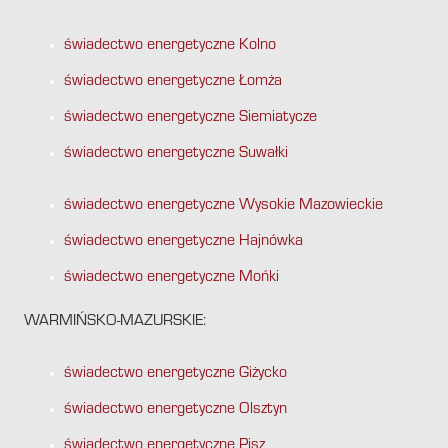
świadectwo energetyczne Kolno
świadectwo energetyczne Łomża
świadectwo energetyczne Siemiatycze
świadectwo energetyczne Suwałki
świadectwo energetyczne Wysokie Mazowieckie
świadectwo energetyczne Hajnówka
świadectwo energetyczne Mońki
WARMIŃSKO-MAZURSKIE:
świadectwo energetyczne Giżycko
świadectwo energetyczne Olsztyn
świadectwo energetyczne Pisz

==

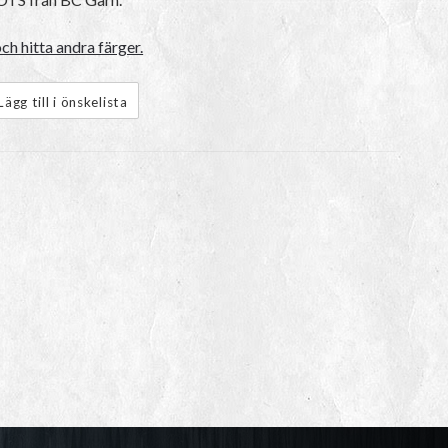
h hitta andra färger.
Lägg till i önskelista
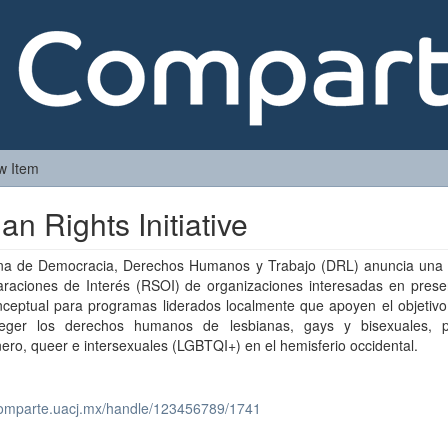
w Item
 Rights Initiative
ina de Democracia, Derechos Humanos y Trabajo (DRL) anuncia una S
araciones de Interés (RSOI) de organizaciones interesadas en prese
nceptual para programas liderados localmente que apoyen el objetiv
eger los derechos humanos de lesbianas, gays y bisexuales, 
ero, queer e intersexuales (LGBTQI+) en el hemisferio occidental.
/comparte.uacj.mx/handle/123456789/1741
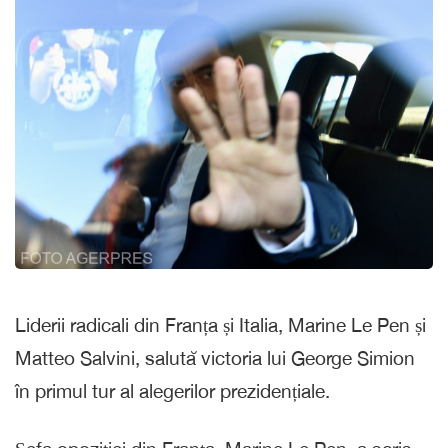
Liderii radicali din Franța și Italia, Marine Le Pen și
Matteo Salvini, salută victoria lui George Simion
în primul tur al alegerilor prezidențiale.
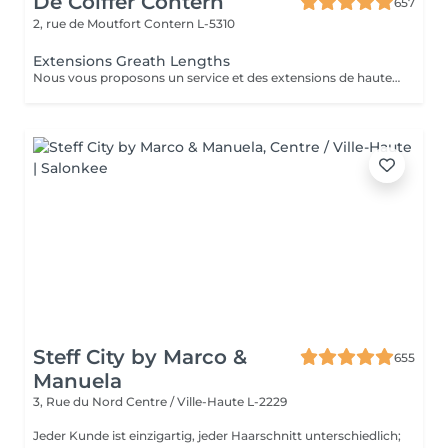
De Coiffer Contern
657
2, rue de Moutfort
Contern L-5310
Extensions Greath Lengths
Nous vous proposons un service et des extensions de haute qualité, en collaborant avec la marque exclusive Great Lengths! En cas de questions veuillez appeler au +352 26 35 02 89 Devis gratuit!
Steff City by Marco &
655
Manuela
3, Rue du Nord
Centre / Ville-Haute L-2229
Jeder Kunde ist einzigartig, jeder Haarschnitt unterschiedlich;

WHAT THE EXERCISE ASKS> Set down again, word for word, every line from the one with "ina de Democracia, Derechos" to the one with "Jeder Kunde ist" in the entries above, and omit the pictures.

YOUR SOLUTION>
ina de Democracia, Derechos Humanos y Trabajo (DRL) anuncia una S
araciones de Interés (RSOI) de organizaciones interesadas en prese
nceptual para programas liderados localmente que apoyen el objetiv
eger los derechos humanos de lesbianas, gays y bisexuales, 
ero, queer e intersexuales (LGBTQI+) en el hemisferio occidental.
/comparte.uacj.mx/handle/123456789/1741
Liderii radicali din Franța și Italia, Marine Le Pen și
Matteo Salvini, salută victoria lui George Simion
în primul tur al alegerilor prezidențiale.
De Coiffer Contern
657
2, rue de Moutfort
Contern L-5310
Extensions Greath Lengths
Nous vous proposons un service et des extensions de haute qualité, en collaborant avec la marque exclusive Great Lengths! En cas de questions veuillez appeler au +352 26 35 02 89 Devis gratuit!
Steff City by Marco &
655
Manuela
3, Rue du Nord
Centre / Ville-Haute L-2229
Jeder Kunde ist einzigartig, jeder Haarschnitt unterschiedlich;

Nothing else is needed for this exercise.